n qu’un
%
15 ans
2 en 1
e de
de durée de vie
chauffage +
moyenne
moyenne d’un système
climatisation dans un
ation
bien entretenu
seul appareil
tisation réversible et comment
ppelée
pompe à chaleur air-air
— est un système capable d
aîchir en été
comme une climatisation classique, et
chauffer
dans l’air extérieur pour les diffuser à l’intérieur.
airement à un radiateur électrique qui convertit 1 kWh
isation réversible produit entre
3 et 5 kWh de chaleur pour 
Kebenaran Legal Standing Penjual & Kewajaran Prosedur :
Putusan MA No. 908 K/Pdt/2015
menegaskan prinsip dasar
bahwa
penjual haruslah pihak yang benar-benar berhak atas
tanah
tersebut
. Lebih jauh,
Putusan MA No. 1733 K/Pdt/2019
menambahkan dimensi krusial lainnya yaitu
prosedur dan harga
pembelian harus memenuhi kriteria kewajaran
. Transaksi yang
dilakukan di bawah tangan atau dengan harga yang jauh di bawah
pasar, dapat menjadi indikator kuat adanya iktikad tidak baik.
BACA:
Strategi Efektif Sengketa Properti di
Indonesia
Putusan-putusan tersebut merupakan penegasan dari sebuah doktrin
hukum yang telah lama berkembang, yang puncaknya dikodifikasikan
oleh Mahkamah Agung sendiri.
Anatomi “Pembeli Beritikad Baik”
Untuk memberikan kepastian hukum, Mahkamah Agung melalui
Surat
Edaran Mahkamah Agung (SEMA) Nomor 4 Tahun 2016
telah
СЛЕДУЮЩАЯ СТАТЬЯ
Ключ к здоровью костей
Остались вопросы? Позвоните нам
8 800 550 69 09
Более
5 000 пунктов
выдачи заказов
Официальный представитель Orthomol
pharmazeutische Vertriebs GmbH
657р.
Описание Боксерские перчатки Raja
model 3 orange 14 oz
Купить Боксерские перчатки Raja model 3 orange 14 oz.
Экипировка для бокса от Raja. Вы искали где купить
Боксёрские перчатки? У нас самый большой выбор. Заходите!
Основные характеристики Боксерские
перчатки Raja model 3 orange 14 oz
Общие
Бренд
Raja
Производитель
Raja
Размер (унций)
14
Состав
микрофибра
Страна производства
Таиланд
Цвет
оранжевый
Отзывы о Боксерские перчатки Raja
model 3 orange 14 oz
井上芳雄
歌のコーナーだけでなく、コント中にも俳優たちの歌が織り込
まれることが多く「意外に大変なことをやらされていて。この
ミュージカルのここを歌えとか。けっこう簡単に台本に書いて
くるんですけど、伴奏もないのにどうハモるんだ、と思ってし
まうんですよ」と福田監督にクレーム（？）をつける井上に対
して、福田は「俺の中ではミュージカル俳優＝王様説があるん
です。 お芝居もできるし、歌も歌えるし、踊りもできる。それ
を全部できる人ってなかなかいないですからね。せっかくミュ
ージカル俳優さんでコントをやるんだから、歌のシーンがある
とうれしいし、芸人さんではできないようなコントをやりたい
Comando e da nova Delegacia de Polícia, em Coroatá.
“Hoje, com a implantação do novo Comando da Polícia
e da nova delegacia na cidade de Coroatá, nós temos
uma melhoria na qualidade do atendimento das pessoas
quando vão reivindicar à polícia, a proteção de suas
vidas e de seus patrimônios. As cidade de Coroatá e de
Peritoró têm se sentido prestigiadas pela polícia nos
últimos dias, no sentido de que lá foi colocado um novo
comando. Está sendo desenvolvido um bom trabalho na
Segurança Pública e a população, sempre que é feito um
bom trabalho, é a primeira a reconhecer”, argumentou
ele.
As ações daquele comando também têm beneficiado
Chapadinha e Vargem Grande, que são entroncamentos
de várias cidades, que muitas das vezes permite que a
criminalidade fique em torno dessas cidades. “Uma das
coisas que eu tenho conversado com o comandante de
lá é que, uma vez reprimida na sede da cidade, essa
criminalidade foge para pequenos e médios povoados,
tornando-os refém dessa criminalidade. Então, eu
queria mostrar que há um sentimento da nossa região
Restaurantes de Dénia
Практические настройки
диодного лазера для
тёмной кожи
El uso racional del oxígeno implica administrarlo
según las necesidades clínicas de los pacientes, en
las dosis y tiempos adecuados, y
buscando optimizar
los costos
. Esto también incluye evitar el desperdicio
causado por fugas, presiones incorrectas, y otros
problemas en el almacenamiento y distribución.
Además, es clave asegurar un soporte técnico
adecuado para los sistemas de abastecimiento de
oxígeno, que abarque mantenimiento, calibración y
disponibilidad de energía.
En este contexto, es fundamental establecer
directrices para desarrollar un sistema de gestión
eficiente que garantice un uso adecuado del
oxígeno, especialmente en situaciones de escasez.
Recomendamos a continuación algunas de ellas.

◆ ◆ ◆

Problem statement -> From the data above, output exactly the lines between the one containing "pembelian harus memenuhi kriteria kewajaran" and the one containing "выдачи заказов", counting both of them.

Answer box ->
pembelian harus memenuhi kriteria kewajaran
. Transaksi yang
dilakukan di bawah tangan atau dengan harga yang jauh di bawah
pasar, dapat menjadi indikator kuat adanya iktikad tidak baik.
BACA:
Strategi Efektif Sengketa Properti di
Indonesia
Putusan-putusan tersebut merupakan penegasan dari sebuah doktrin
hukum yang telah lama berkembang, yang puncaknya dikodifikasikan
oleh Mahkamah Agung sendiri.
Anatomi “Pembeli Beritikad Baik”
Untuk memberikan kepastian hukum, Mahkamah Agung melalui
Surat
Edaran Mahkamah Agung (SEMA) Nomor 4 Tahun 2016
telah
СЛЕДУЮЩАЯ СТАТЬЯ
Ключ к здоровью костей
Остались вопросы? Позвоните нам
8 800 550 69 09
Более
5 000 пунктов
выдачи заказов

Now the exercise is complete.